Non-linear evolution of the unstratified polydisperse dust settling instability

Faculty of Aerospace Engineering, Delft University of Technology, Kluyverweg 1, 2629 HS Delft, The Netherlands

^★ Corresponding author: hossam.saed@gmail.com

Received: 7 March 2025
Accepted: 14 July 2025

Abstract

Context. The dust settling instability (DSI) is a member of the resonant drag instability family, and is thus related to the streaming instability (SI). Linear calculations found that the unstratified monodisperse DSI has growth rates much higher than the SI even with lower initial dust-to-gas ratios. However, recent non-linear investigation found no evidence of strong dust clumping at the saturation level.

Aims. We seek to investigate the non-linear saturation of the mono- and polydisperse DSI. We examine the convergence behaviour with regard to both the numerical resolution as well as the number of species. By characterising the morphology of the dust evolution triggered by the DSI, we can shed more light on its role in planetesimal formation.

Methods. We performed a suite of 2D shearing box hydrodynamic simulations with the code IDEFIX, both in the mono- and polydisperse regimes. We focussed on the time evolution of the maximum dust density, noting the time at which the instability is triggered, and analysed the morphology of the resultant structure.

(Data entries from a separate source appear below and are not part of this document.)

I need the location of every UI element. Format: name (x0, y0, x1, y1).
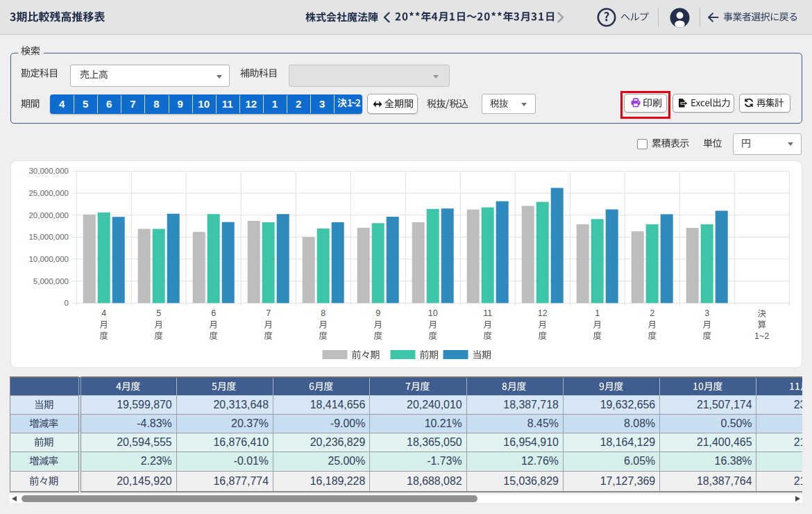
svg-text:0: 0 (64, 299, 68, 307)
svg-text:25,000,000: 25,000,000 (28, 188, 69, 197)
svg-text:11: 11 (483, 308, 492, 317)
svg-text:9: 9 (375, 308, 380, 317)
svg-text:5,000,000: 5,000,000 (33, 276, 68, 285)
svg-text:15,000,000: 15,000,000 (28, 233, 69, 241)
svg-text:20,000,000: 20,000,000 (28, 210, 69, 219)
svg-text:12: 12 (537, 308, 547, 317)
svg-text:4: 4 (101, 308, 106, 317)
svg-text:3: 3 (704, 308, 709, 317)
svg-text:2: 2 (650, 308, 654, 317)
svg-text:1~2: 1~2 (754, 331, 769, 340)
svg-text:5: 5 (156, 308, 161, 317)
svg-text:6: 6 (211, 308, 216, 317)
svg-text:1: 1 (595, 308, 600, 317)
svg-text:10: 10 (428, 308, 437, 317)
svg-text:7: 7 (266, 308, 271, 317)
svg-text:10,000,000: 10,000,000 (28, 254, 69, 263)
svg-text:8: 8 (321, 308, 325, 317)
svg-text:30,000,000: 30,000,000 (28, 167, 69, 175)
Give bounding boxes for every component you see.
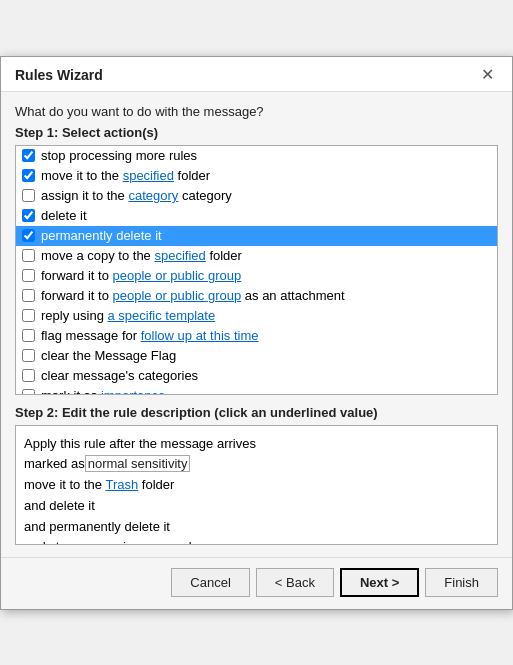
description-box: Apply this rule after the message arrive… — [15, 425, 498, 545]
action-link[interactable]: people or public group — [113, 268, 242, 283]
list-item[interactable]: clear message's categories — [16, 366, 497, 386]
action-link[interactable]: category — [128, 188, 178, 203]
action-checkbox-a9[interactable] — [22, 309, 35, 322]
action-link[interactable]: specified — [123, 168, 174, 183]
action-checkbox-a4[interactable] — [22, 209, 35, 222]
list-item[interactable]: permanently delete it — [16, 226, 497, 246]
list-item[interactable]: move a copy to the specified folder — [16, 246, 497, 266]
next-button[interactable]: Next > — [340, 568, 419, 597]
list-item[interactable]: mark it as importance — [16, 386, 497, 395]
action-link[interactable]: follow up at this time — [141, 328, 259, 343]
action-link[interactable]: a specific template — [107, 308, 215, 323]
action-checkbox-a11[interactable] — [22, 349, 35, 362]
desc-line1: Apply this rule after the message arrive… — [24, 434, 489, 455]
action-list[interactable]: stop processing more rulesmove it to the… — [15, 145, 498, 395]
action-checkbox-a8[interactable] — [22, 289, 35, 302]
step2-label: Step 2: Edit the rule description (click… — [15, 405, 498, 420]
title-bar: Rules Wizard ✕ — [1, 57, 512, 92]
action-link[interactable]: importance — [101, 388, 165, 395]
action-checkbox-a3[interactable] — [22, 189, 35, 202]
list-item[interactable]: stop processing more rules — [16, 146, 497, 166]
list-item[interactable]: delete it — [16, 206, 497, 226]
action-checkbox-a5[interactable] — [22, 229, 35, 242]
button-row: Cancel < Back Next > Finish — [1, 557, 512, 609]
action-checkbox-a13[interactable] — [22, 389, 35, 395]
desc-line5: and permanently delete it — [24, 517, 489, 538]
list-item[interactable]: flag message for follow up at this time — [16, 326, 497, 346]
list-item[interactable]: reply using a specific template — [16, 306, 497, 326]
dialog-title: Rules Wizard — [15, 67, 103, 83]
action-checkbox-a2[interactable] — [22, 169, 35, 182]
action-link[interactable]: specified — [154, 248, 205, 263]
desc-trash-link[interactable]: Trash — [105, 477, 138, 492]
back-button[interactable]: < Back — [256, 568, 334, 597]
desc-line6: and stop processing more rules — [24, 537, 489, 544]
action-checkbox-a1[interactable] — [22, 149, 35, 162]
desc-sensitivity-link[interactable]: normal sensitivity — [85, 455, 191, 472]
list-item[interactable]: clear the Message Flag — [16, 346, 497, 366]
action-checkbox-a6[interactable] — [22, 249, 35, 262]
action-checkbox-a7[interactable] — [22, 269, 35, 282]
dialog-body: What do you want to do with the message?… — [1, 92, 512, 557]
list-item[interactable]: move it to the specified folder — [16, 166, 497, 186]
desc-line3: move it to the Trash folder — [24, 475, 489, 496]
desc-line2: marked asnormal sensitivity — [24, 454, 489, 475]
step1-label: Step 1: Select action(s) — [15, 125, 498, 140]
close-button[interactable]: ✕ — [477, 67, 498, 83]
list-item[interactable]: assign it to the category category — [16, 186, 497, 206]
rules-wizard-dialog: Rules Wizard ✕ What do you want to do wi… — [0, 56, 513, 610]
question-text: What do you want to do with the message? — [15, 104, 498, 119]
action-checkbox-a12[interactable] — [22, 369, 35, 382]
action-checkbox-a10[interactable] — [22, 329, 35, 342]
list-item[interactable]: forward it to people or public group — [16, 266, 497, 286]
desc-line4: and delete it — [24, 496, 489, 517]
action-link[interactable]: people or public group — [113, 288, 242, 303]
cancel-button[interactable]: Cancel — [171, 568, 249, 597]
finish-button[interactable]: Finish — [425, 568, 498, 597]
list-item[interactable]: forward it to people or public group as … — [16, 286, 497, 306]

Results. In our monodisperse DSI simulations, the maximum dust density increases and the instability saturates earlier with a higher spatial resolution, with no signs of convergence yet. The polydisperse simulations do seem to converge with the number of species and produce maximum dust densities that are comparable to, albeit lower than, the monodisperse simulations. Different dust species tend to form adjacent but separate dust filaments, which may have implications on dust growth and further clumping.

Conclusions. The monodisperse DSI produces dust structure at densities high enough to likely lead to clumping. The polydisperse DSI produces lower but comparable dust densities at the same spatial resolution. Our idealised treatment suggests that the DSI is important for planetesimal formation, as it is less affected by the inclusion of a dust size distribution than the SI.